To facilitate growth, NBFCs are expected to continue diversifying their funding sources. This diversification is essential to optimize borrowing costs, especially since bank funding has become more expensive, rising by 20 to 50 basis points in recent quarters. Alternative funding avenues such as CPs, FCBs, and securitization collectively accounted for 16.1% of the sector’s borrowings as of June 2024.
The report also noted an uptick in CP issuances, with overall volumes returning to levels not seen in nearly five years. Outstanding investments by mutual funds, a significant investor in CPs, reached a six-year high in July 2024. Securitization volumes also increased, totaling ₹1.9 lakh crore in fiscal 2024.

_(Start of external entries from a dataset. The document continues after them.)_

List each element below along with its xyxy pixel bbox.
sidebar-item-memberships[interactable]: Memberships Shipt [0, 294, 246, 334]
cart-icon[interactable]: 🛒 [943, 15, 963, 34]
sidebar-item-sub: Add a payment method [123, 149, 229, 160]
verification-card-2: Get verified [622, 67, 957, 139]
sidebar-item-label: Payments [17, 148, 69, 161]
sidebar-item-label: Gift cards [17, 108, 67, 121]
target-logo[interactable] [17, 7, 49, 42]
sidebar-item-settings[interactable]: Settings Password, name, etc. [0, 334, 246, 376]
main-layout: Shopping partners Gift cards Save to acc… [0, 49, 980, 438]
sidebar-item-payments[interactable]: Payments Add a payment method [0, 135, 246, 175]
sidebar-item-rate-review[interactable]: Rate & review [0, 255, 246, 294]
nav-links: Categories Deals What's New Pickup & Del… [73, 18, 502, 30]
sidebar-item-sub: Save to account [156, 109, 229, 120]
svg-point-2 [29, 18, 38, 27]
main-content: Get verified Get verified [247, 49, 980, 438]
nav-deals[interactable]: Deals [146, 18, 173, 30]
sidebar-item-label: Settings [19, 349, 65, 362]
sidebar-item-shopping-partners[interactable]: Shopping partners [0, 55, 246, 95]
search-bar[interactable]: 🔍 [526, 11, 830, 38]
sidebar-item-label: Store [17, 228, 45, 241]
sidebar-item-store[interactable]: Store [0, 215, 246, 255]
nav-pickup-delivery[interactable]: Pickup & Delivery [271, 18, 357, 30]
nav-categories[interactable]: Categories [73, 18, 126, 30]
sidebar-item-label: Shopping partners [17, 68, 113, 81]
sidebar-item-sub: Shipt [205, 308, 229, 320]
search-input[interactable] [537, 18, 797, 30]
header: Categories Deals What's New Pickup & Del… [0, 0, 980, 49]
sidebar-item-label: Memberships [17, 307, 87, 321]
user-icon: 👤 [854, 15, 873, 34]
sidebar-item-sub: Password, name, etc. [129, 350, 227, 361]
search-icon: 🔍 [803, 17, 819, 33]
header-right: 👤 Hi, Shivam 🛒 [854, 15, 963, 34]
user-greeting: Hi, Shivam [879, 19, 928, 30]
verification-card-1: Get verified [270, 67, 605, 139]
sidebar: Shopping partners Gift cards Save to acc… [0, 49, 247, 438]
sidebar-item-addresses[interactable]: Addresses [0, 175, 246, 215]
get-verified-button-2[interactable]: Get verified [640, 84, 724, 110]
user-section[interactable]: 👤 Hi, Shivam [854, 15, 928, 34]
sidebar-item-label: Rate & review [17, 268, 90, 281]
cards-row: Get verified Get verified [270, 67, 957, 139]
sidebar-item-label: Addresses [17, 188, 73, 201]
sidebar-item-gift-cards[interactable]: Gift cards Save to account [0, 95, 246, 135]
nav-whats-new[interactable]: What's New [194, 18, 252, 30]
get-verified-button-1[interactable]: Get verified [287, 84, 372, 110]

Rounak Agarwal, Associate Director at CRISIL Ratings, stated that securitization will remain a preferred method for NBFCs to raise funds. Interestingly, issuers rated 'A and below' have partially mitigated the decline in bank borrowings through increased securitization, with their share rising by about 30 basis points in the June quarter. Conversely, 'AAA' and 'AA' rated issuers have leaned more on FCBs, benefiting from lower hedging costs, with the share of FCBs in overall borrowings rising by 50 basis points to 5.3%.
Looking ahead, CRISIL Ratings expects NBFCs to maintain a diverse funding mix while keeping an eye on any regulatory changes that could impact their ability to raise resources and influence their overall funding strategies.